Necrotizing enterocolitis remains one of the biggest challenges of neonatal surgery, with severe long-term morbidities affecting survivors and a mortality rate that has not changed over decades. Ganji et al have thoroughly examined the various models of the disease that range from the in vitro evaluation of intestinal epithelial cells and intestinal organoids to in vivo models of necrotizing enterocolitis in neonatal mice, rats, and piglets.[5] In this review, the authors have discussed how these experimental studies have advanced our knowledge on the pathogenesis of this disease and how they have allowed us to investigate the effectiveness of novel therapeutic agents.

Fujiwara et al have reviewed the various animal models of Hirschsprung's disease that have further the understanding of the anatomy and pathophysiology of the disease and the discovery of gene mutations responsible for the development of Hirschsprung's disease.[6] The authors have described the main four types of animal models that are teratogen-induced, surgically created, naturally occurring, and knockout models, and have summarized recent advances in this research field, highlighting the opportunities for new discoveries.

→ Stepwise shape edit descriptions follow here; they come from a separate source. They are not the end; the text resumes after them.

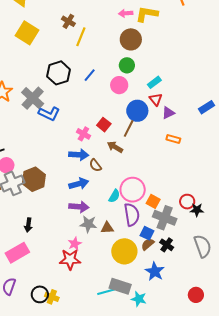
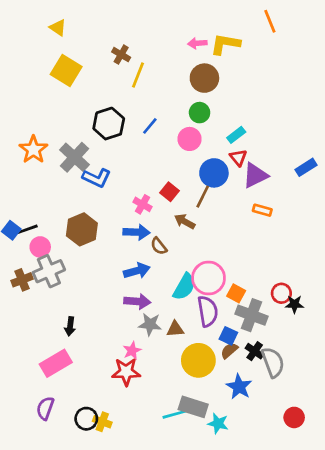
purple triangle: (168, 113) -> (255, 175), size x1.5
brown hexagon: (34, 179) -> (82, 229), moved
cyan semicircle: (114, 196) -> (184, 287), size x1.5
gray semicircle: (203, 246) -> (273, 362), moved

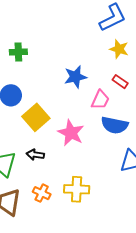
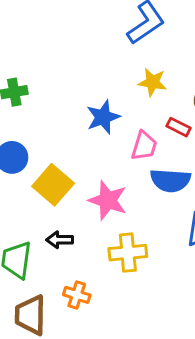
yellow star: (119, 49) -> (152, 82), moved
red rectangle: (120, 82) -> (179, 127), moved
yellow cross: (77, 189) -> (128, 253), moved

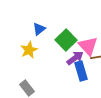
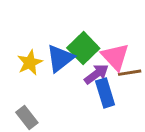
blue triangle: (39, 29) -> (60, 58), moved, size x1.5

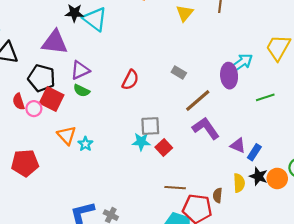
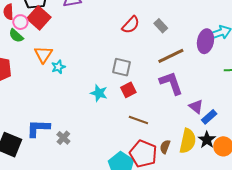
red semicircle: (130, 80) -> (131, 25), moved
green semicircle: (81, 91) -> (16, 36), moved
cyan star: (141, 142) -> (99, 93), moved
yellow semicircle: (239, 183) -> (188, 141), size x1.4
brown line: (175, 188) -> (138, 120), moved

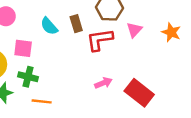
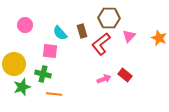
red L-shape: (100, 40) -> (101, 44), turned -30
pink square: (23, 48) -> (50, 51), moved
red rectangle: (139, 93) -> (125, 75), moved, size x0.6

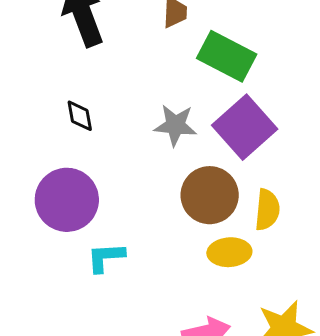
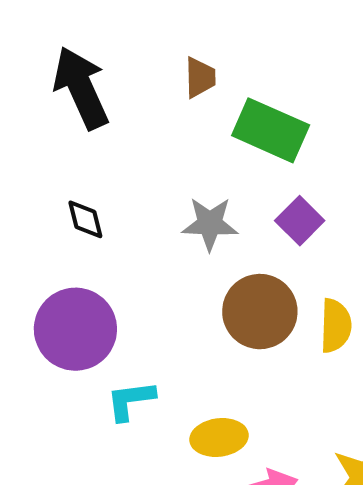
purple square: (245, 127) -> (300, 221), size x0.6
yellow ellipse: (229, 252) -> (219, 437), moved

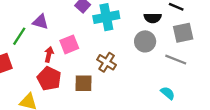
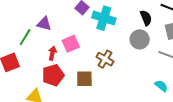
cyan cross: (106, 17) -> (104, 18), turned 30
black semicircle: (153, 18) -> (146, 18), turned -112
red pentagon: (49, 79) -> (53, 75), turned 30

Lastly, Martins et al have reviewed the main experimental models of anorectal malformations in rodents (rabbit, rat, and mouse) and in the pig.[7] The authors describe how some models occur naturally and how some can be induced by the administration of drugs, such as etretinate, ethylene thiourea, and Adriamycin. These experimental studies have elucidated the altered embryological processes that lead to the development of anorectal malformations and more recently have allowed the identification of the molecular mechanisms of this process, providing the basis for the application of tissue engineering in future experiments.

We are sure that this review block section of the European Journal of Pediatric Surgery will provide a thorough review of the existing literature on experimental neonatal surgery, will inform you on the advancements that have occurred in the specific research fields, and, most importantly, will update you on the cutting-edge research that is increasingly pervading our specialty. We have focused on research translational aspects, to ensure the reader becomes familiar with the new perspectives that are emerging in the laboratory and advances that might be implemented into future clinical practice.